In response to these problems, Motherhood Beyond Bars launched prenatal yoga, allowing these women to reap the many benefits of pregnancy fitness. A few months later we began Mothering from the Start, a 9-week childbirth education series designed specifically for pregnant incarcerated women. Through Mothering from the Start these women not only learn the physiological processes of pregnancy and childbirth, they also practice proper nutrition, exercise, stress relief, fetal movement monitoring, and ways to bond with their babies during pregnancy and immediately after birth.
It is the middle of Session 7 and emotions were running high. A lecture on postpartum mood disorders has shifted the atmosphere of the room from light and casual to something darker. It isn’t long before a few students are in tears. “I don’t think I can do it. I’m so scared,” says a woman with long hair and eyes filled with hurt. “She’s been with me for nine months. How can I let her go?”
Like many incarcerated pregnant women throughout the United States, these women will have to say goodbye to their babies a short two hours after giving birth, only counting on 24-48 hours of sporadic visits before she goes north to carry out the rest of her sentence and the baby is handed over to a family member or friend. Some women are released a few months after giving birth. Given the remote location of many prisons, some go for a year or more without seeing their baby.
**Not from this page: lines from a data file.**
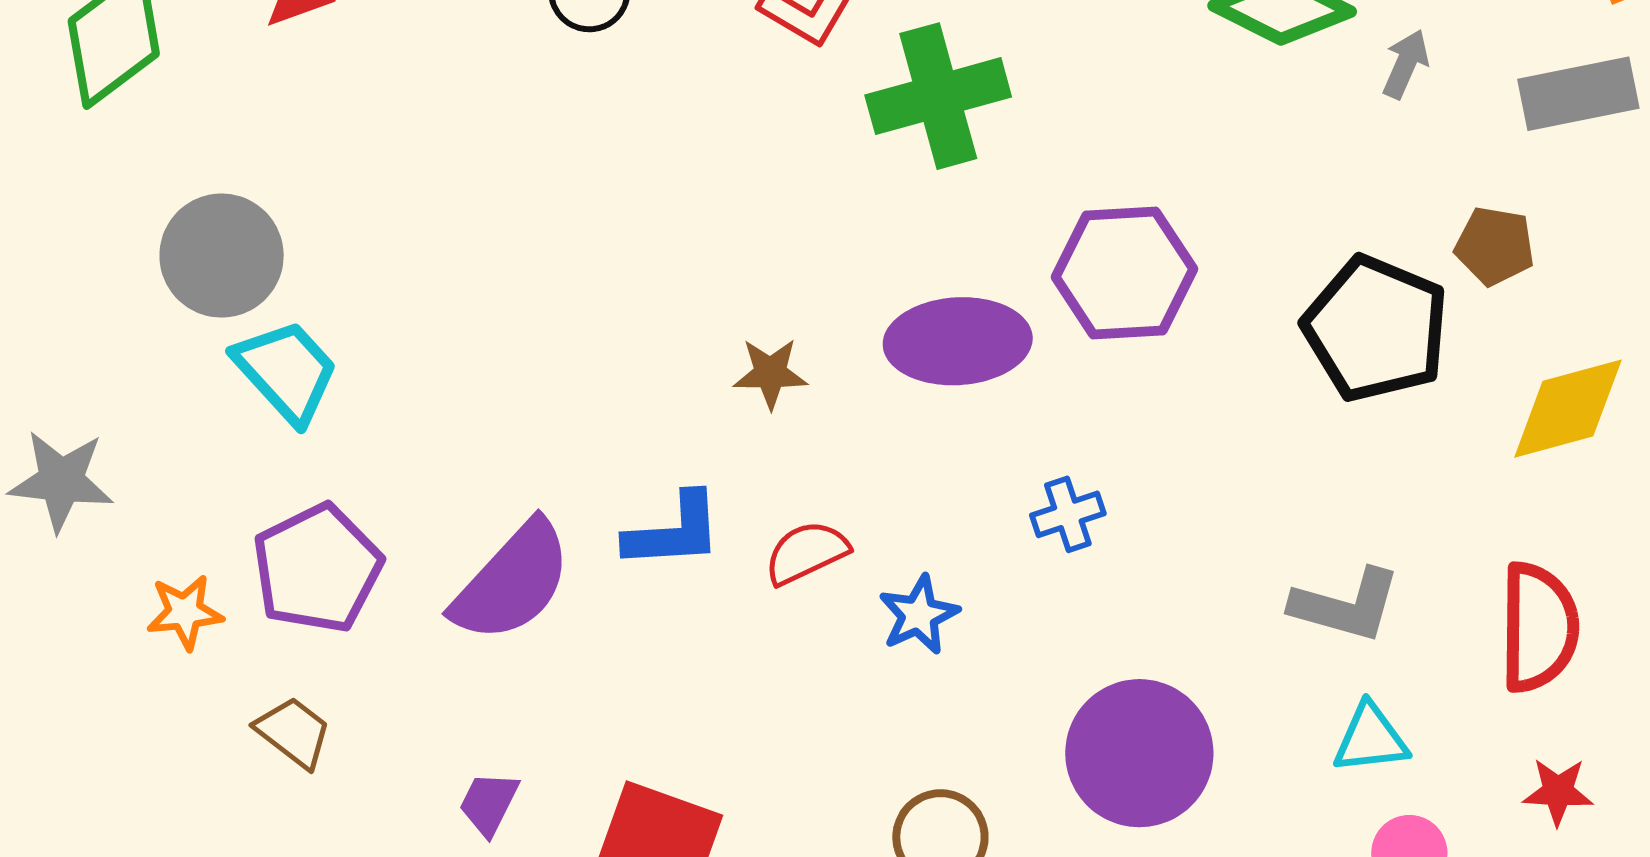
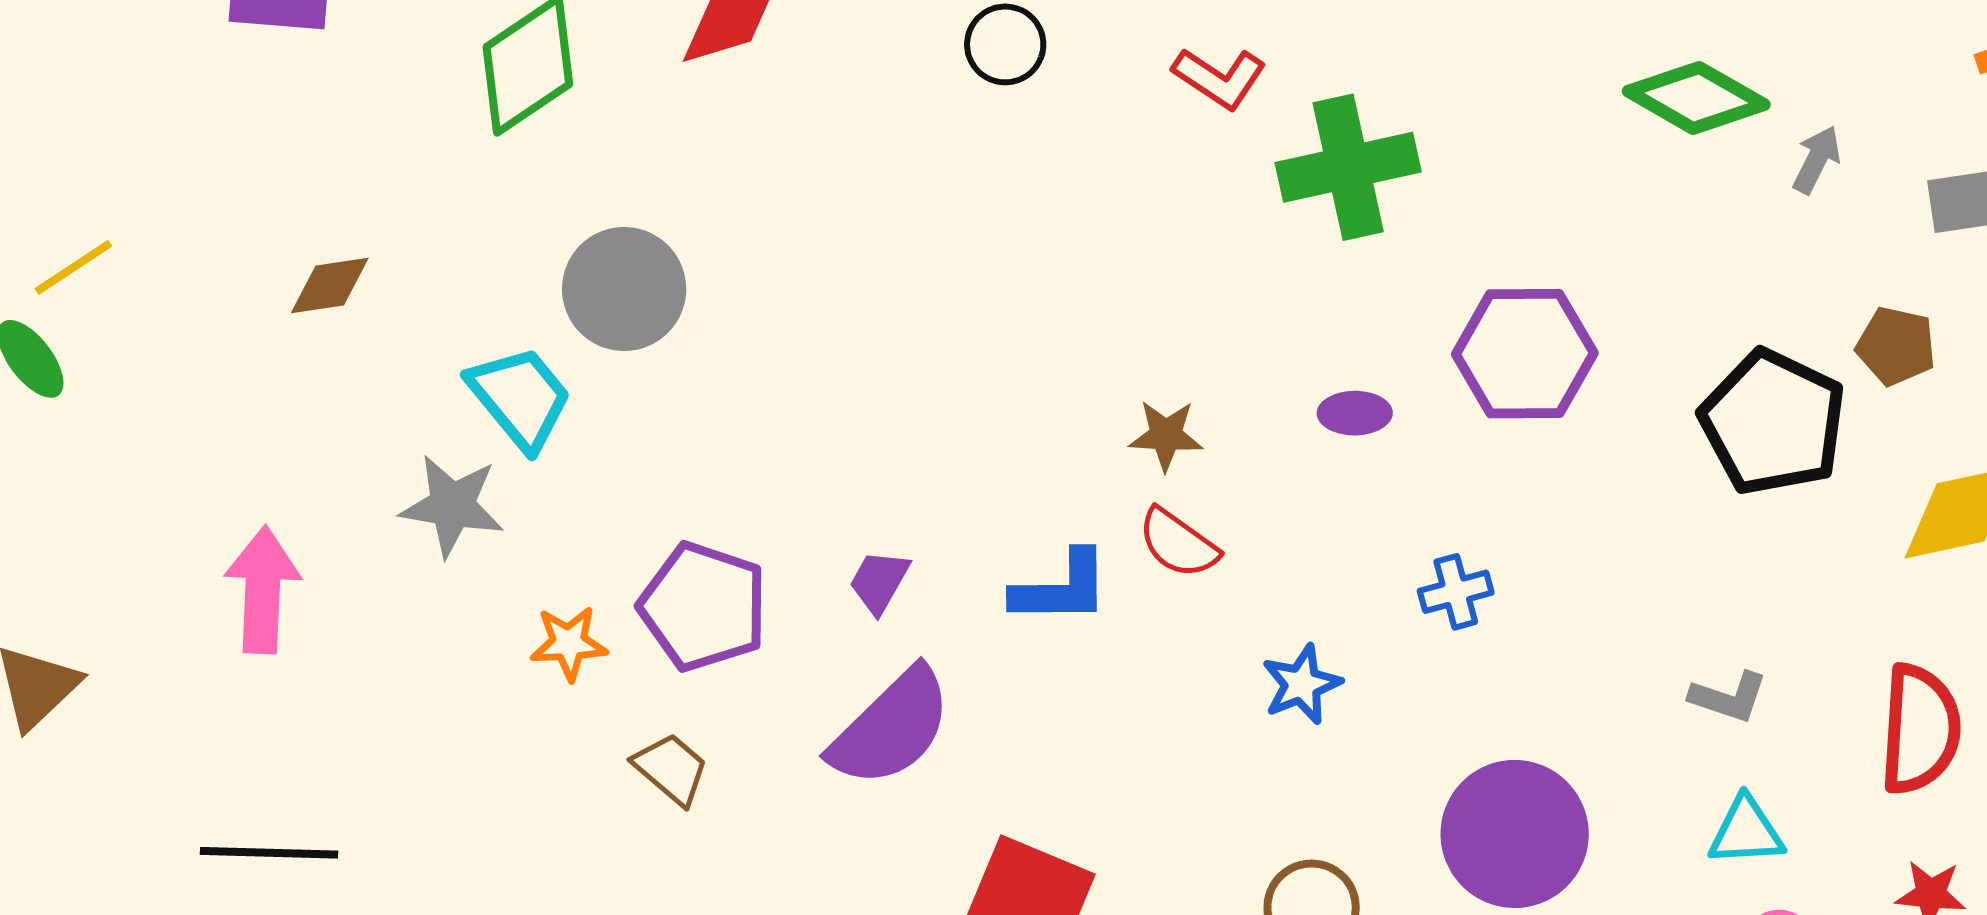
purple ellipse: (958, 341) -> (1355, 413), size x0.5
cyan trapezoid: (286, 371) -> (520, 398), moved
red semicircle: (806, 553) -> (1178, 543), moved, turned -122
purple pentagon: (317, 569) -> (703, 607), turned -30
purple semicircle: (512, 582) -> (891, 728), moved
gray L-shape: (1346, 605) -> (1729, 697), size x0.7
purple trapezoid: (489, 803) -> (879, 582), moved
In class, teachers and other students offer support and a listening ear. The women are encouraged to share their feelings, or not to, however they feel most comfortable. For many, Mothering from the Start is a haven inside of the facility, a 90-minute pause to ask questions, share stories, and be reassured that someone on the outside cares. Two classes a week can’t replace precious time spent with a baby, but as positive change moves slowly through the prison system we do what we can.